- **What to work on**: Character for character, transcribe the entries below, minus the images.

Data records

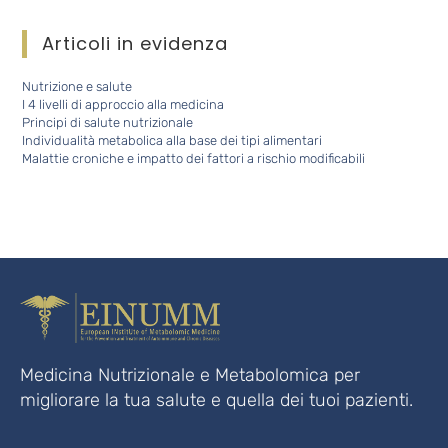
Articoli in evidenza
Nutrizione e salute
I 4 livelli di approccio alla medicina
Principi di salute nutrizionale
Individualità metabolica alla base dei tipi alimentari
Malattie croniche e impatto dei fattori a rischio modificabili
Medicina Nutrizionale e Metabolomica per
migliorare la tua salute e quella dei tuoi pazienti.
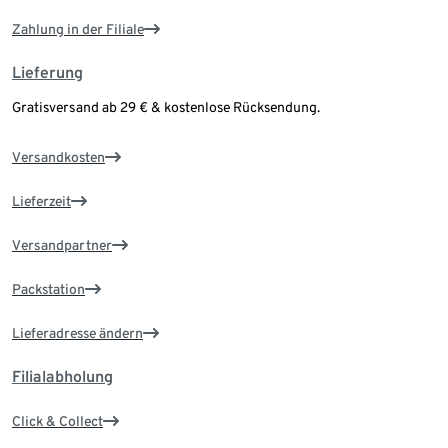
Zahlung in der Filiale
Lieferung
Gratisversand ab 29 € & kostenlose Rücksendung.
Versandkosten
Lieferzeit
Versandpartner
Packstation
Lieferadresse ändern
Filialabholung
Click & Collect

- **Answer for this exercise**:
Articoli in evidenza
Nutrizione e salute
I 4 livelli di approccio alla medicina
Principi di salute nutrizionale
Individualità metabolica alla base dei tipi alimentari
Malattie croniche e impatto dei fattori a rischio modificabili
Medicina Nutrizionale e Metabolomica per
migliorare la tua salute e quella dei tuoi pazienti.
Zahlung in der Filiale
Lieferung
Gratisversand ab 29 € & kostenlose Rücksendung.
Versandkosten
Lieferzeit
Versandpartner
Packstation
Lieferadresse ändern
Filialabholung
Click & Collect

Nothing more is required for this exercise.